Exercise requirements = Drop the pictures, then extract the listing word for word.

Record excerpts =
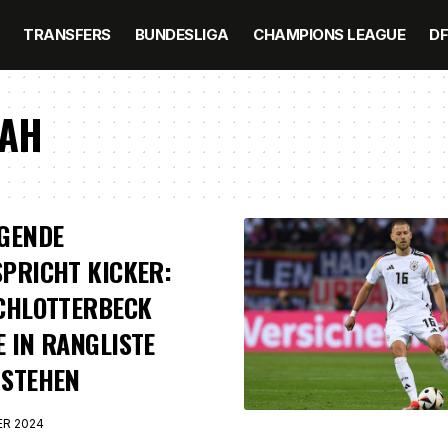
TRANSFERS
BUNDESLIGA
CHAMPIONS LEAGUE
D
TAH
EGENDE
PRICHT KICKER:
CHLOTTERBECK
 IN RANGLISTE
 STEHEN
ER 2024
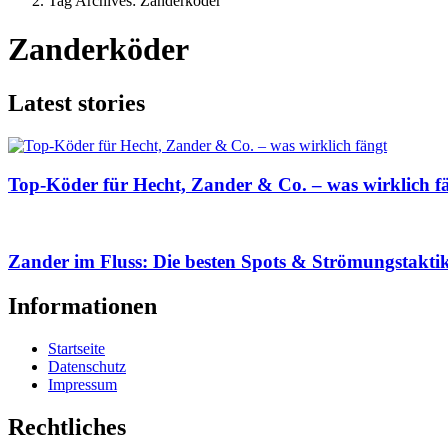
Tag Archives: Zanderköder
Zanderköder
Latest stories
Top-Köder für Hecht, Zander & Co. – was wirklich f
Zander im Fluss: Die besten Spots & Strömungstakti
Informationen
Startseite
Datenschutz
Impressum
Rechtliches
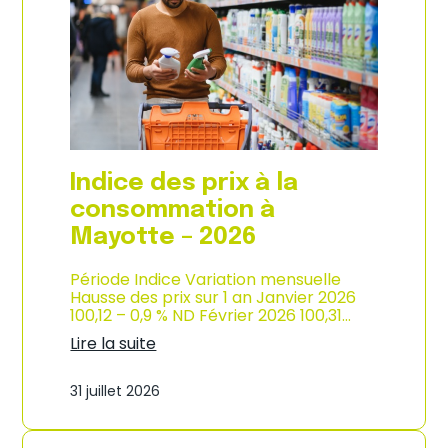
s
o
p
n
r
d
i
e
x
l
à
’
l
i
a
n
c
d
o
u
Indice des prix à la
n
s
s
consommation à
t
o
r
Mayotte – 2026
m
i
m
e
a
Période Indice Variation mensuelle
–
t
Hausse des prix sur 1 an Janvier 2026
2
i
100,12 – 0,9 % ND Février 2026 100,31…
0
o
2
Lire la suite
n
6
:
e
I
n
31 juillet 2026
n
M
d
a
i
r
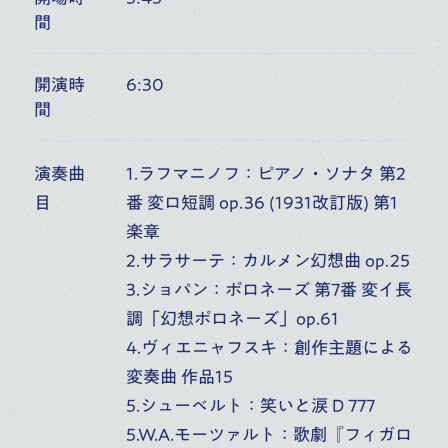
間
6
桐朋オーケストラ・アカデミー
開演時
6:30
第54回室内楽定期演奏会 第1日
(
FRI
)
間
富山市民プラザ アンサンブル・ホール（富山）
10:00
開演
演奏曲
1.ラフマニノフ：ピアノ・ソナタ 第2
オーケストラ・アカデミー
音楽部門
主催公演
目
番 変ロ短調 op.36 (1931改訂版) 第1
楽章
2.サラサーテ：カルメン幻想曲 op.25
7
3.ショパン：ポロネーズ 第7番 変イ長
桐朋オーケストラ・アカデミー
調「幻想ポロネーズ」op.61
第54回室内楽定期演奏会 第2日
(
SAT
)
4.ヴィエニャフスキ：創作主題による
富山市民プラザ アンサンブル・ホール（富山）
変奏曲 作品15
6:00
開演
5.シューベルト：笑いと涙 D 777
オーケストラ・アカデミー
音楽部門
主催公演
5.W.A.モーツァルト：歌劇『フィガロ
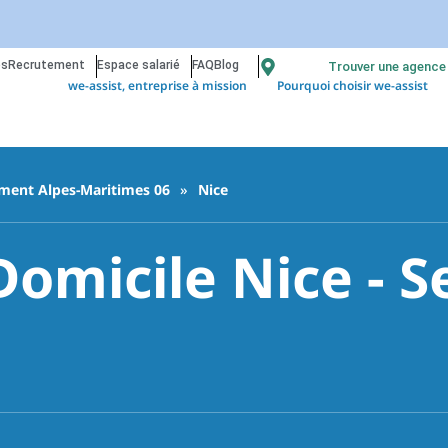
os
Recrutement
Espace salarié
FAQ
Blog
Trouver une agence
we-assist, entreprise à mission
Pourquoi choisir we-assist
ment Alpes-Maritimes 06
»
Nice
Domicile Nice - S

Final answer =
TRANSFERS
BUNDESLIGA
CHAMPIONS LEAGUE
D
TAH
EGENDE
PRICHT KICKER:
CHLOTTERBECK
 IN RANGLISTE
 STEHEN
ER 2024
Tag Archives: Zanderköder
Zanderköder
Latest stories
Top-Köder für Hecht, Zander & Co. – was wirklich f
Zander im Fluss: Die besten Spots & Strömungstakti
Informationen
Startseite
Datenschutz
Impressum
Rechtliches
s
o
p
n
r
d
i
e
x
l
à
’
l
i
a
n
c
d
o
u
Indice des prix à la
n
s
s
consommation à
t
o
r
Mayotte – 2026
m
i
m
e
a
Période Indice Variation mensuelle
–
t
Hausse des prix sur 1 an Janvier 2026
2
i
100,12 – 0,9 % ND Février 2026 100,31…
0
o
2
Lire la suite
n
6
:
e
I
n
31 juillet 2026
n
M
d
a
i
r
間
6
桐朋オーケストラ・アカデミー
開演時
6:30
第54回室内楽定期演奏会 第1日
(
FRI
)
間
富山市民プラザ アンサンブル・ホール（富山）
10:00
開演
演奏曲
1.ラフマニノフ：ピアノ・ソナタ 第2
オーケストラ・アカデミー
音楽部門
主催公演
目
番 変ロ短調 op.36 (1931改訂版) 第1
楽章
2.サラサーテ：カルメン幻想曲 op.25
7
3.ショパン：ポロネーズ 第7番 変イ長
桐朋オーケストラ・アカデミー
調「幻想ポロネーズ」op.61
第54回室内楽定期演奏会 第2日
(
SAT
)
4.ヴィエニャフスキ：創作主題による
富山市民プラザ アンサンブル・ホール（富山）
変奏曲 作品15
6:00
開演
5.シューベルト：笑いと涙 D 777
オーケストラ・アカデミー
音楽部門
主催公演
5.W.A.モーツァルト：歌劇『フィガロ
os
Recrutement
Espace salarié
FAQ
Blog
Trouver une agence
we-assist, entreprise à mission
Pourquoi choisir we-assist
ment Alpes-Maritimes 06
»
Nice
Domicile Nice - S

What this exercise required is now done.